9.5-cm-long roundworm pulled out from patient’s eye

An ophthalmologist recently removed a 9.5-cm-long filarial worm from the eye of a 52-year-old man.

Jayan Thomas, who has been specialising in eye care for 30 years in Kannur, said he never confronted such a roundworm in the eye in his long practice.

Histopathologists who examined the worm confirmed that it was a dirofilaria or a dog heartworm transmitted by mosquitoes from a dog or a cat. Although dirofilarial infections in human beings are not very rare, the worm reaching the eye or ophthalmic dirofilariasis is uncommon, according to the Indian Journal of Ophthalmology.

“I was surprised to find the worm coiled up and moving under the conjunctiva when I examined the patient’s eye under a slit lamp. The man who reached me in the morning with a swollen red eye had begun to experience the pain from the previous night when the worm presumably entered his eye by piercing the blood vessel of the eye,” said Dr. Thomas.

By secreting some toxins, the worm had caused a haemorrhage of the conjunctiva. Dr. Thomas soon paralysed the worm and took it out through a surgical procedure. “My worry was that the worm should not escape from the eye back into the body. If it could come into the eye, it can go back as well,” he said.

He said people were largely unaware of the transmission of dog heartworms into human bodies. Dog heartworms or dirofilarial parasites are usually found in the heart and lungs of dogs, cats, and foxes. They reach human bodies through mosquitoes such as Culex and Aedes. According to the Indian Journal of Ophthalmology, man is a dead-end host for this filarial parasite.

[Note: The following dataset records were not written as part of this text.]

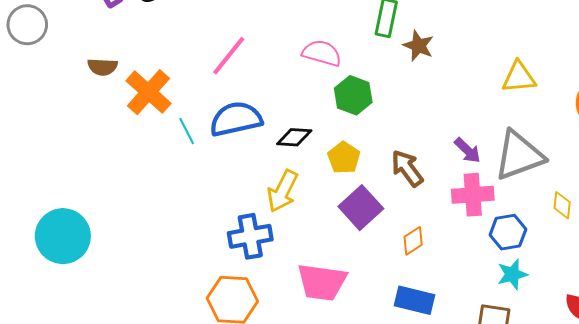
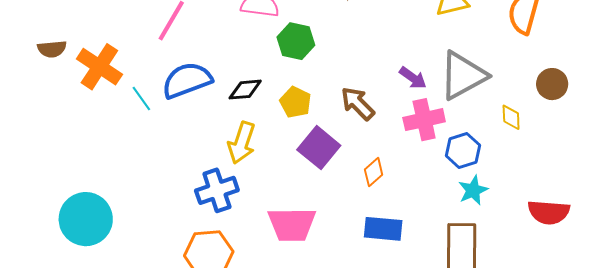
cyan circle: (63, 236) -> (86, 219), moved

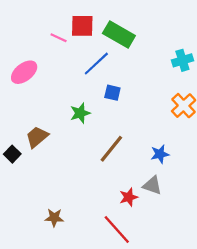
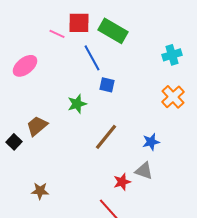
blue line: (96, 64) -> (92, 58), turned -76
brown star: (54, 218) -> (40, 191), moved

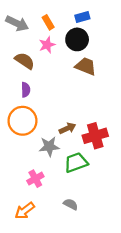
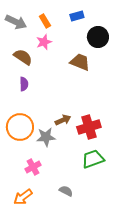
black circle: (77, 39) -> (98, 37), moved
orange circle: (22, 121) -> (20, 127), moved
green trapezoid: (76, 163) -> (93, 159), moved

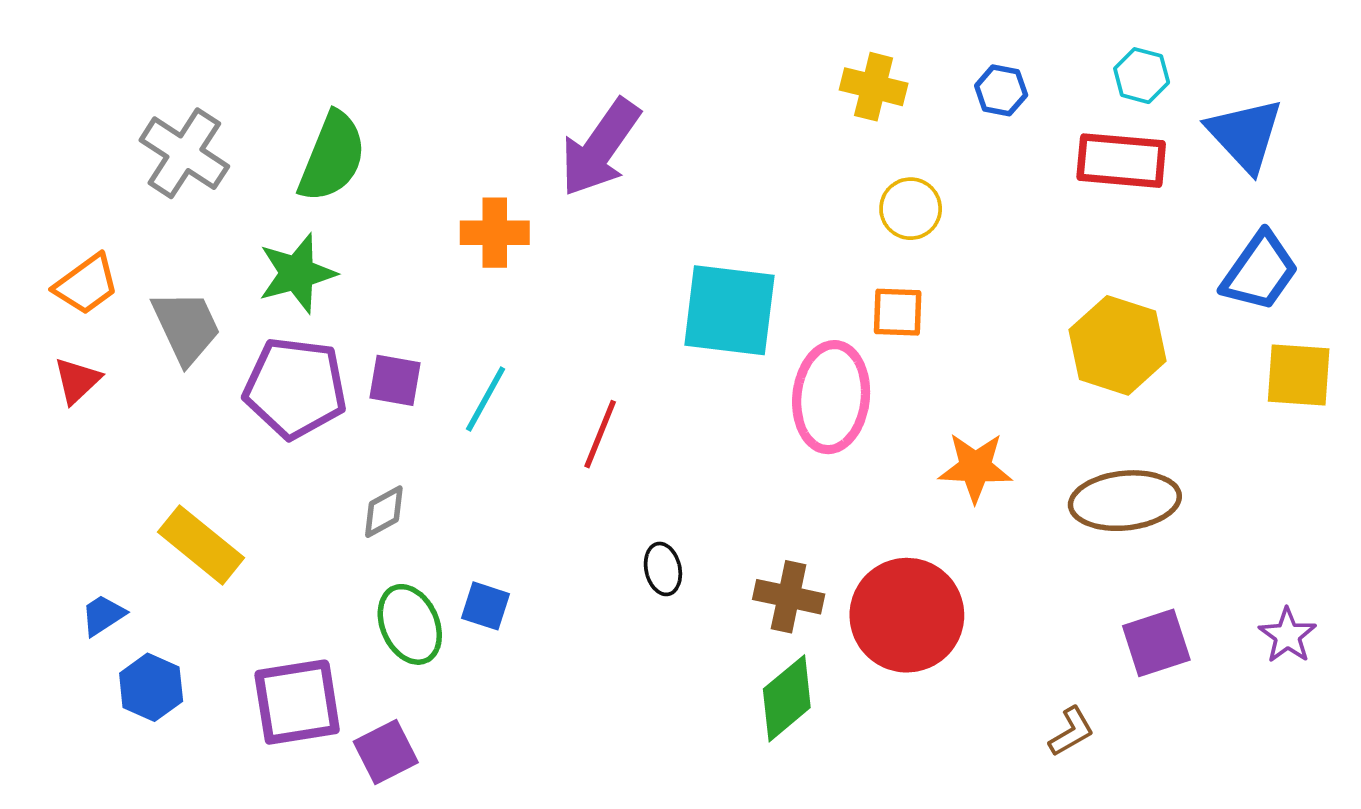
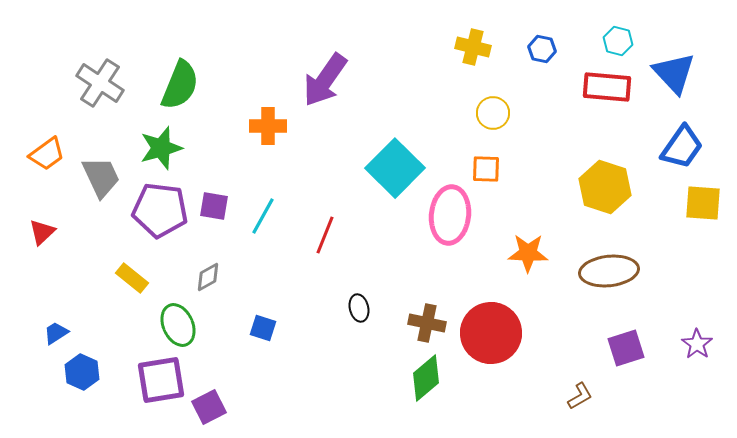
cyan square: (729, 310) -> (395, 168), turned 38
red triangle: (77, 380) -> (42, 232), moved
yellow rectangle: (201, 545) -> (132, 278), moved, size x0.7
green ellipse: (410, 624) -> (178, 325), moved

Dr. Thomas said the dirofilarial worm usually would go and lie under the skin or reach the lungs in human bodies. “But reaching the eye is uncommon. I have heard about such cases, but could never see one before. And, I think the 9.5-cm-long worm could be the biggest removed from an eye in Kerala,” he said.

But Dr. Thomas’ claim could not be corroborated. “What I want to tell the people is that they should be careful about mosquitoes. They can spread a lot of diseases,” he said.

He suggested periodic deworming with medicines like diethylcarbamazine as a precaution against such parasites. “Those deworming tablets can kill the worms in the body. They are quite effective,” he said.